Yogesh Pandit

Staff Software Engineer, Roche

Yogesh Pandit is a Staff Software Engineer in the Analytics Group within Diagnostics Information Solutions at Roche. Currently, he’s leading the NLP efforts to support the company’s NAVIFY platform, which aims to support oncology care teams to review, discuss, and align on treatment decisions for the patient. Yogesh is a bioinformatician turned machine learning enthusiast with experience in biomedical NLP. For the past few years, he’s been working on building applications leveraging data in the life sciences and healthcare space.



Automated and Explainable Deep Learning for Clinical Language Understanding at RocheSummit 2020

Unstructured free-text medical notes are the only source for many critical facts in healthcare. As a result, accurate natural language processing is a critical component of many healthcare AI applications like clinical decision support, clinical pathway recommendation, cohort selection, patient risk or abnormality detection. Recent advances in deep learning for NLP have enabled a new level of accuracy and scalability for clinical language understanding making a broad set of applications possible for the first time.
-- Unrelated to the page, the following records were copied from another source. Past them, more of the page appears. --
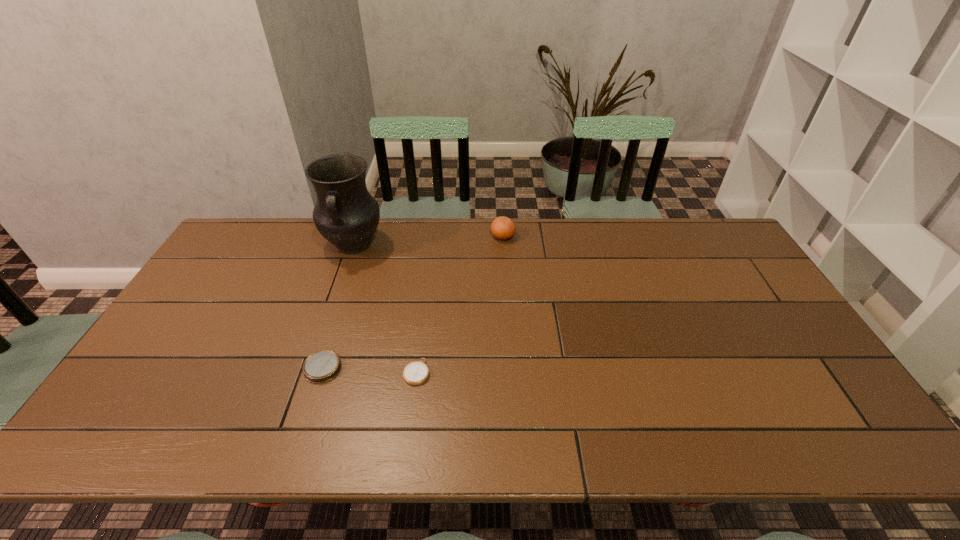 Locate an element on the screen. This screenshot has height=540, width=960. free spot that satisfies the following two spatial constraints: 1. on the handle side of the shorter compass; 2. on the right side of the pitcher is located at coordinates (310, 372).

The width and height of the screenshot is (960, 540). I want to click on vacant area in the image that satisfies the following two spatial constraints: 1. on the handle side of the tallest object; 2. on the left side of the taller compass, so click(311, 368).

Identify the location of blank space that satisfies the following two spatial constraints: 1. on the handle side of the second object from right to left; 2. on the left side of the pitcher. The image size is (960, 540). (310, 372). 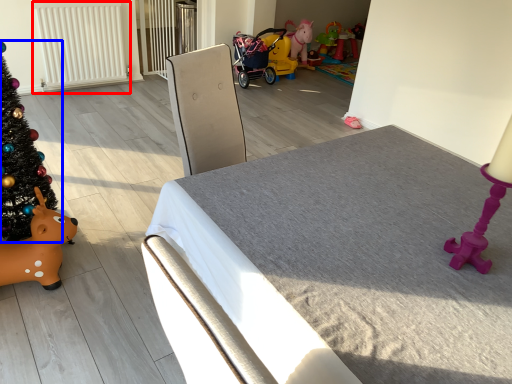 Question: Which object is further to the camera taking this photo, radiator (highlighted by a red box) or christmas tree (highlighted by a blue box)?

Choices:
 (A) radiator
 (B) christmas tree

Answer: (A) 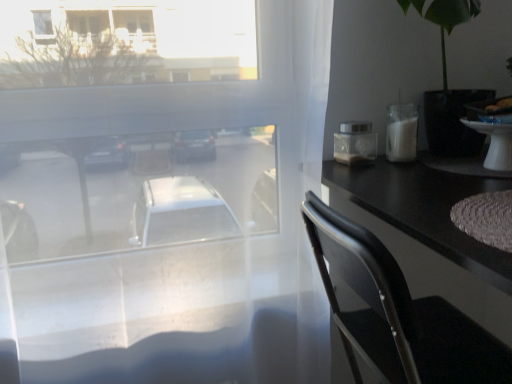 Question: Is white glossy table at right further to the viewer compared to black plastic chair at right?

Choices:
 (A) no
 (B) yes

Answer: (B)

Question: Is white glossy table at right looking in the opposite direction of black plastic chair at right?

Choices:
 (A) no
 (B) yes

Answer: (A)

Question: Does white glossy table at right appear on the left side of black plastic chair at right?

Choices:
 (A) yes
 (B) no

Answer: (B)

Question: Is white glossy table at right outside black plastic chair at right?

Choices:
 (A) no
 (B) yes

Answer: (B)

Question: Is white glossy table at right far away from black plastic chair at right?

Choices:
 (A) no
 (B) yes

Answer: (A)

Question: Can you confirm if white glossy table at right is thinner than black plastic chair at right?

Choices:
 (A) no
 (B) yes

Answer: (B)

Question: Considering the relative positions of white glossy table at right and transparent glass window at center in the image provided, is white glossy table at right to the right of transparent glass window at center from the viewer's perspective?

Choices:
 (A) no
 (B) yes

Answer: (B)

Question: From a real-world perspective, is white glossy table at right below transparent glass window at center?

Choices:
 (A) no
 (B) yes

Answer: (A)

Question: Can you confirm if white glossy table at right is thinner than transparent glass window at center?

Choices:
 (A) no
 (B) yes

Answer: (B)

Question: Are white glossy table at right and transparent glass window at center located far from each other?

Choices:
 (A) yes
 (B) no

Answer: (B)

Question: Would you say white glossy table at right is outside transparent glass window at center?

Choices:
 (A) no
 (B) yes

Answer: (B)

Question: Considering the relative sizes of white glossy table at right and transparent glass window at center in the image provided, is white glossy table at right taller than transparent glass window at center?

Choices:
 (A) yes
 (B) no

Answer: (B)

Question: Considering the relative positions of transparent glass window at center and black plastic chair at right in the image provided, is transparent glass window at center to the right of black plastic chair at right from the viewer's perspective?

Choices:
 (A) no
 (B) yes

Answer: (A) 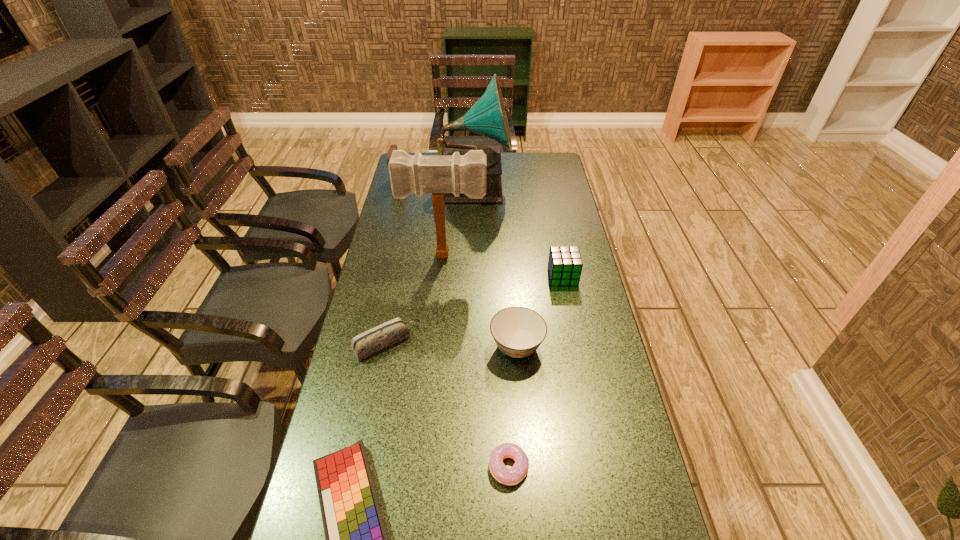 I want to click on record player, so click(487, 117).

At what (x,y) coordinates should I click in order to perform the action: click on mallet. Please return your answer as a coordinate pair (x, y). The height and width of the screenshot is (540, 960). Looking at the image, I should click on click(418, 174).

This screenshot has height=540, width=960. What are the coordinates of `the second tallest object` in the screenshot? It's located at (418, 174).

Identify the location of pouch. This screenshot has width=960, height=540. (393, 147).

Image resolution: width=960 pixels, height=540 pixels. I want to click on the fifth nearest object, so click(565, 264).

Find the location of `the rightmost object`. the rightmost object is located at coordinates (565, 264).

The image size is (960, 540). Identify the location of soup bowl. (518, 331).

This screenshot has height=540, width=960. Identify the location of pencil box. (382, 336).

You are a GUI agent. You are given a task and a screenshot of the screen. Output one action in this format:
    pyautogui.click(x=<x>, y=<y>)
    Task: Click on the doughnut
    This screenshot has height=540, width=960.
    Given the screenshot: What is the action you would take?
    pyautogui.click(x=511, y=476)

Identify the location of vacant space located on the horn of the tallest object. The width and height of the screenshot is (960, 540). (566, 185).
The first part of this talk will cover the deep learning techniques, explain-ability features, and NLP pipeline architecture that has been applied. We'll provide a short overview of the key underlying technologies: Spark NLP for Healthcare, BERT embeddings, and healthcare-specific embeddings. Then, we'll describe how these were applied to tackle the challenges of a healthcare setting: understanding clinical terminology, extracting specialty-specific facts of interest, and using transfer learning to minimize the required amount of task-specific annotation. The use of MLflow and its integration with Spark NLP to track experiments and reproduce results will also be covered.

The second part of the talk will cover automated deep learning: the system's ability to train, tune and measure models once clinical annotators add or correct labeled data. We will cover the annotation process and guidelines; why automation was required to handle the variety in clinical language across providers, document types, and geographies; and how this works in practice. Providing explainable results - including highlighting evidence in the text for extracted semantic facts - is another critical business requirement that we'll show how we've addressed. This talk is intended for data scientists, software engineers, architects and leaders who must design real-world clinical AI applications and are interested in lessons learned applying the latest advances in NLP and deep learning in this space.